[ACTIVITY]
Among the entries below, which lines run from the line with "Gülbeyaz’ın cenazesi, kesin ölüm nedeninin" through the line with "Vogelpark und"? Retype those, both ends included, exactly and without pictures.

[MATERIAL SHOWN]
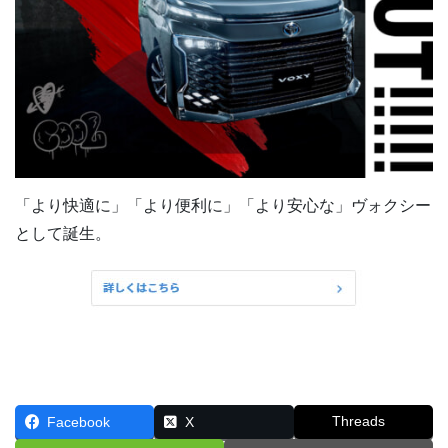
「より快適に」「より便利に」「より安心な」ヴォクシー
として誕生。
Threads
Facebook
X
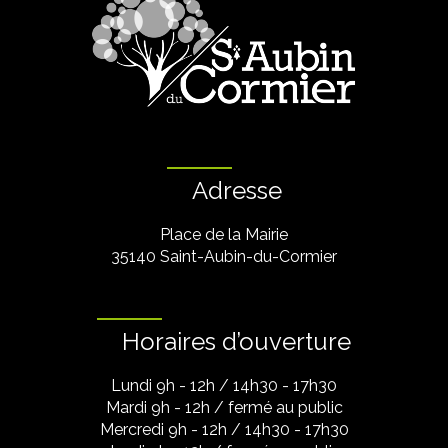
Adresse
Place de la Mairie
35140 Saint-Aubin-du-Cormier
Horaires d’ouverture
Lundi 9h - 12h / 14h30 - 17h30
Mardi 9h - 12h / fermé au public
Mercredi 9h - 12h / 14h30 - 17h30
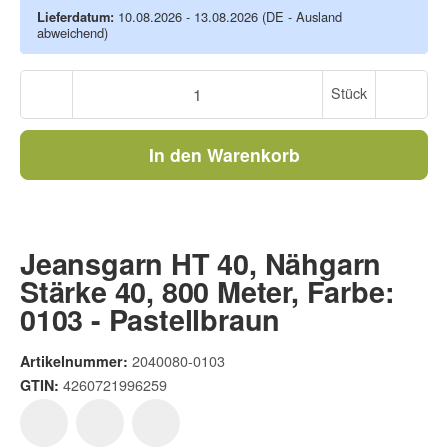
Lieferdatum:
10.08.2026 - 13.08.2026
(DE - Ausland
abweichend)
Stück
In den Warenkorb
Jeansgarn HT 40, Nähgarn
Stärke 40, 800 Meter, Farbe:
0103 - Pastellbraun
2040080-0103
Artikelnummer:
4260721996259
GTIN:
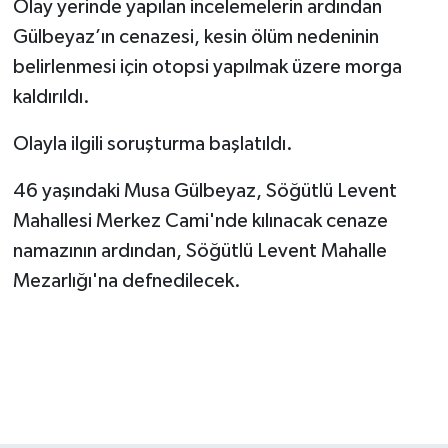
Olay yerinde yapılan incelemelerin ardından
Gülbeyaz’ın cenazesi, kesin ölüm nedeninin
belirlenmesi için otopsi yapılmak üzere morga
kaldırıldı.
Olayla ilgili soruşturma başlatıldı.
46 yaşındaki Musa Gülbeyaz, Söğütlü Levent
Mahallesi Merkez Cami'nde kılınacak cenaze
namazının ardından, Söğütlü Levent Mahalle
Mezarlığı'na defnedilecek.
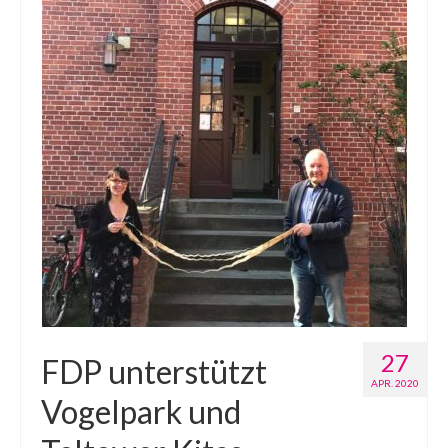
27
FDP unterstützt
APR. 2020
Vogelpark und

==

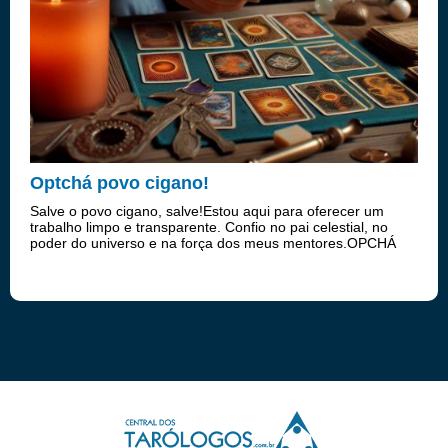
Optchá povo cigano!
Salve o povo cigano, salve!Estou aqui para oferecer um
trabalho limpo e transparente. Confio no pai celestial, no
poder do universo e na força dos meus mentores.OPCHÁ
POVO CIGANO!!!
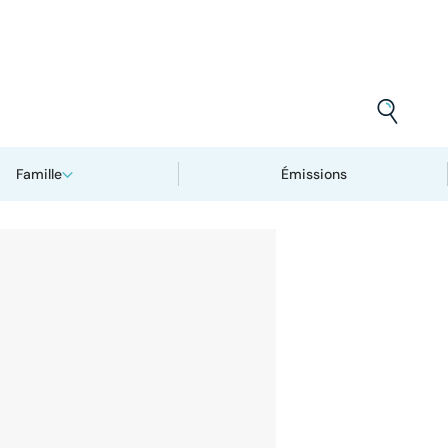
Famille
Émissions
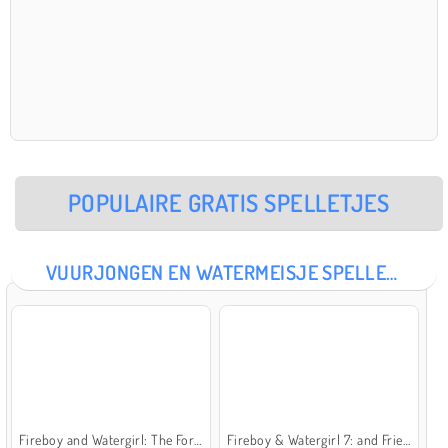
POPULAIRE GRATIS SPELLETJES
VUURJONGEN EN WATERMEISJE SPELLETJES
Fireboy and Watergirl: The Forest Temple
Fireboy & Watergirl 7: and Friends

--

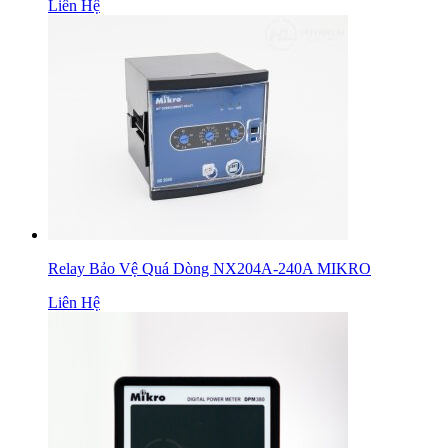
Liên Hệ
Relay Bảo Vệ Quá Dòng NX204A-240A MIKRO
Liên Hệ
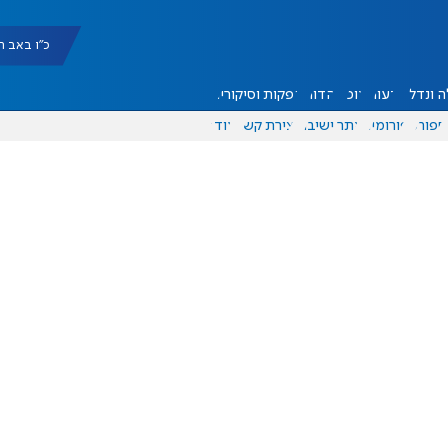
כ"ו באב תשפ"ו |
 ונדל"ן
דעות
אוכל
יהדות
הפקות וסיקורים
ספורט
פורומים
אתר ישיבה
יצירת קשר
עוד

[RESULT BELOW]
Gülbeyaz’ın cenazesi, kesin ölüm nedeninin
belirlenmesi için otopsi yapılmak üzere morga
kaldırıldı.
Olayla ilgili soruşturma başlatıldı.
46 yaşındaki Musa Gülbeyaz, Söğütlü Levent
Mahallesi Merkez Cami'nde kılınacak cenaze
namazının ardından, Söğütlü Levent Mahalle
Mezarlığı'na defnedilecek.
27
FDP unterstützt
APR. 2020
Vogelpark und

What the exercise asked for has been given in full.